A Mineral King Double

22 Sep 1995 - by Richard Vassar

This was a solo trip, so on the first day of autumn, 22 September 1995, with the support of family and friends, I left the Bay Area for Mineral King on Friday afternoon. A six hour drive, with a stop for dinner in Visalia, got me to the Cold Springs Campground in Mineral King. I found a walk-in site to my liking at the far end of the campground and set up camp.

On Saturday, I did a warm up hike to an alpine basin containing Eagle Lake. One of the interesting aspects of this hike was that the trail passed by a large sinkhole into which Eagle Creek flowed and disappeared.

Peak day, Sunday, promised to be a long one, so I got up in the dark, eating breakfast and packing my pack by headlamp. I drove to the Eagle/Mosquito trailhead and started hiking on the Franklin Pass trail at 6:15 AM. It was just light enough to see the ground underneath my feet. The morning was cool, with frost on the ground. I saw 9 deer (7 does, 1 buck, and 1 yearling) on the way to Franklin Lakes. There was still a plenty of water but there was no difficulty with the stream crossings of Crystal Creek and Franklin Creek-quite a different story from Debbie Bulger's trip in July. I passed Franklin Lakes at 9:00 AM and met the first group of hikers I had seen about half a mile above the lakes. I pressed on reaching Franklin Pass, 8.6 miles from the parking area at about 10:30 AM. Where the trail crossed, there was a large snowfield on the south side of the divide which was a challenge for backpackers as the snow was very firm. From Franklin Pass I headed east through an area with large rock outcroppings toward the base of Florence Peak. The easiest route, as I soon discovered after trying to find a route between the large rocks, is to stick to the scree just below the rocks on the south side of the pass. Two sizable snowfields remained on the northeast ridge of Florence Pk. On the way up I went below and to the south side of the two snowfields. Near the summit, large boulders made the climbing borderline class 3 in spite of the class 2 rating in Roper and Secor. I summited at noon. There was a excellent view from the summit (elev. 12432 ft) with Franklin Lake and Tulare Peak below and the Kaweahs to the northeast. I found the register box (an ammo can) and unfortunately both register notebooks were damp. I signed in and noticed that a few parties had done some of the technical routes on the northwest face above Franklin Lakes earlier this year.

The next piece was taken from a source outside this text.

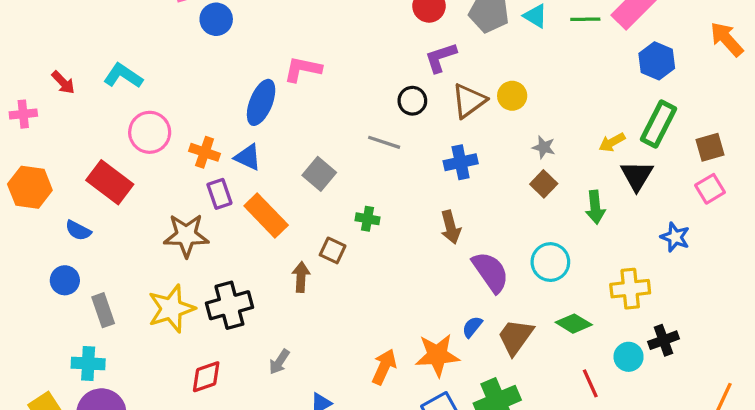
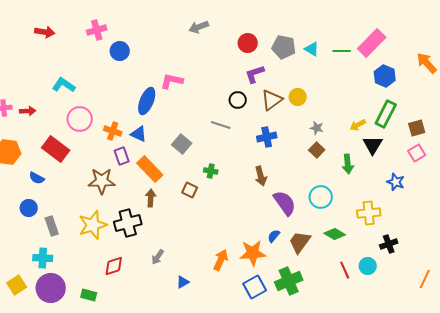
red arrow: (63, 82) -> (28, 111), moved, turned -49
brown arrow: (301, 277) -> (151, 198), moved
cyan circle: (629, 357) -> (368, 266), moved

On my way down, I went a different route staying to the north of the snowfields. This proved more difficult than the route up, but soon I was back at Franklin Pass and the trail. It still looked like there was plenty of daylight left so I decided to go for Rainbow Mountain to complete my double. After a short hike back down the trail, I left the trail and headed diagonally up a mixed scree and rock slope to the southeast ridge of Rainbow Mountain. Once on the ridge, the climbing was easy all the way to the summit. I summited at about 2:15 PM. There was a good view from the summit (elev. 12043 ft.). I found the trail register in another ammo box. It was one small notebook going back to 1982. Apparently Rainbow Mountain is not climbed all that often (a result perhaps of people not wanting to climb a peak that isn't on the SPS list). Fourteen parties had climbed the peak this year, not many when you consider that it is just above popular Franklin Lakes. In some years only 4 or 5 parties had signed the register. After taking some photos, I took the direct route down to the lake. The mountain was steep and I ended up doing a lot of scree glissading. If you try this route just remember to watch out for the cliffs. After refilling my water bottles at Franklin Creek below the lake (it was a warm day), I hiked quickly out along the trail, reaching the parking area.

It was a long day up two fine Sierra peaks (12 hours, 19 miles, 5400 ft elevation gain).

On Monday, I decided to hike up to Crystal Lake before driving home. When I arrived at the trailhead there were no other cars at the Sawtooth-Monarch parking area. Wow, this place really clears out after the weekend. I had a beautiful hike into isolated Crystal Lakes. The weather was alternately cloudy and sunny with the mountain summits sometimes shrouded in fog. Mineral Peak (elev. 11550 ft.) is a striking peak just north of Lower Crystal Lake. The class 2 route from Crystal Lake in Secor's book appears to start at Upper Crystal Lake (there is a use path marked by a duck branching from the trail just below Lower Crystal Lake) and ascends the southeast slope. Secor mentions that the summit rocks are best approached from the south. I can't vouch for that since I didn't have time to go for the summit. A loop trip including Monarch Lakes, Mineral Peak, and Crystal Lakes looks like an intriguing possibility. According to Browning's book, Sierra Place Names, prior to the acceptance of its current name Mineral Peak was sometimes called "The Matterhorn" since it resembles that peak from certain angles. After lunch, I hiked back out to the trailhead. I drove back to the Bay Area, arriving about 9:00 PM. All in all, the trip was a highly enjoyable fall weekend getaway to the High Sierra.